Just two days after her husband visited Baltimore, Melania Trump popped up today in Maryland for a defamation case against a Gaithersburg-based blogger who wrote without attribution that she was formerly a “high-end escort.”
According to a court filing shared online by Heavy.com reporter and editor Tom Clearly, Mrs. Trump is suing both British tabloid The Daily Mail and Maryland-based blogger Webster Griffin Tarpley in part for libel. As ABC7 reported, her suit against Tarpley says he wrote on on his blog Tarpley.net on Aug. 2, 2016, that she was: “Reportedly Obsessed by Fear of Salacious Revelations by Wealthy Clients from Her Time as a High-End Escort”; “Having an Apoplectic Fit After Plagiarism Incident at GOP Convention”; and “in a state of apoplectic tantrum, and is suffering from a full-blown nervous breakdown.”

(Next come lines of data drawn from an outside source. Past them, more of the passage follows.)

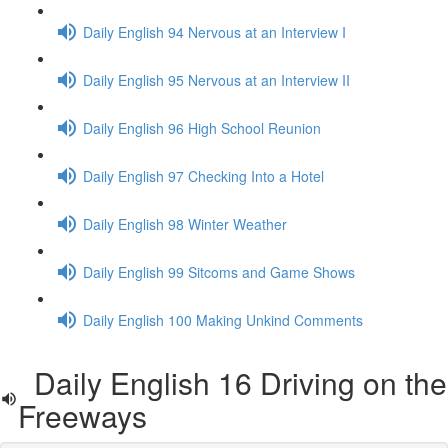
Daily English 94 Nervous at an Interview I
Daily English 95 Nervous at an Interview II
Daily English 96 High School Reunion
Daily English 97 Checking Into a Hotel
Daily English 98 Winter Weather
Daily English 99 Sitcoms and Game Shows
Daily English 100 Making Unkind Comments
Daily English 16 Driving on the
Freeways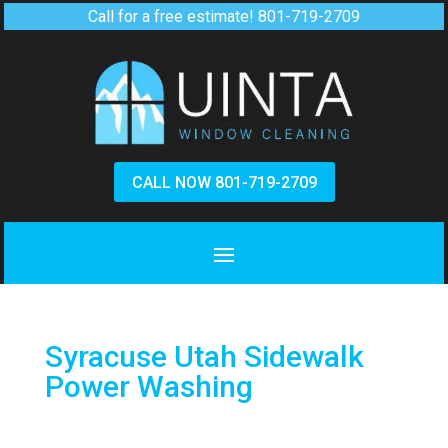
Call for a free estimate!
801-719-2709
CALL NOW 801-719-2709
Syracuse Utah Sidewalk
Power Washing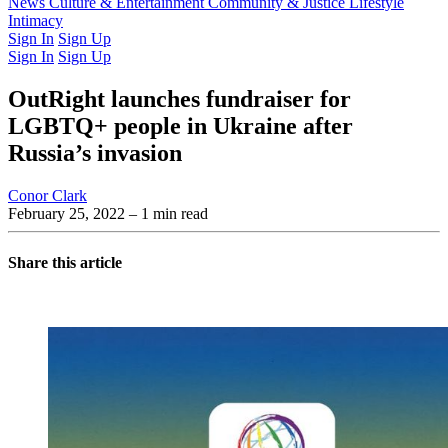
Latest Issue
News
Culture & Entertainment
Past Issues
From the Archive
Community & Justice
Lifestyle
Intimacy
Sign In
Sign Up
Sign In
Sign Up
OutRight launches fundraiser for
LGBTQ+ people in Ukraine after
Russia’s invasion
Conor Clark
February 25, 2022
– 1 min read
Share this article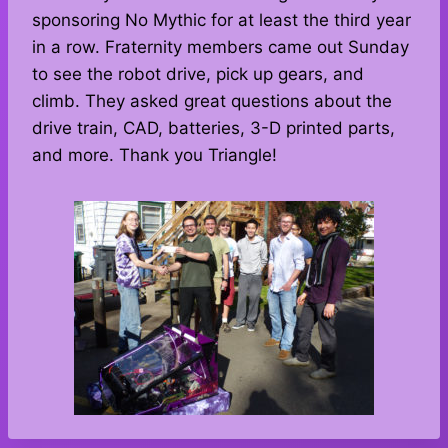
sponsoring No Mythic for at least the third year
in a row. Fraternity members came out Sunday
to see the robot drive, pick up gears, and
climb. They asked great questions about the
drive train, CAD, batteries, 3-D printed parts,
and more. Thank you Triangle!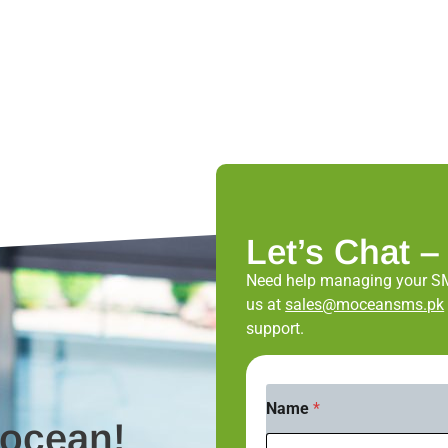
Let’s Chat –
Need help managing your S
us at
sales@moceansms.pk
support.
*
Name
*
N
Mocean!
a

To run with the term “salacious,” Tarpley is also accused of writing that Melania Trump was “described by the sources as a high-end escort” before she met her husband and “did not work with any regularity as a model, much less a supermodel.” He also cited Twitter feeds – generally not considered a reliable source by any means – that he said “discussed her as a professional ‘service provider,’ and wrote that she was “most afraid that some of her former clients will now come forward and implicate her as a luxury escort,” according to the lawsuit.
That’s a lot of very bad press to write about any woman, let alone someone who might end up becoming the first lady. According to Sinclair Broadcast Group, ABC7’s parent company, Trump asked Tarpley to issue an apology and retraction, which he complied with on Aug. 22, 2016. However, about 10 days later, the Montgomery County Circuit Court clerk received Melania Trump’s filing, which seeks at least $75,000 in punitive damages on two charges, one of which includes libel.
The case is apparently very important to her. According to the TV station, she volunteered to come to court in Rockville even though it wasn’t at all required.
Her attorneys said to the news station in part of a statement: “Mrs. Trump was not required to attend the court conference, but chose to do so, to meet the Judge, meet opposing counsel, and show her commitment to the case.”
“Mrs. Trump looks forward to seeing the case to a successful conclusion,” they added.
Whatever the outcome here, Tarpley may want to steer clear of any unattributed allegations against the president-elect and his wife in the future. After all, the president-elect is well-practiced as a party in litigation.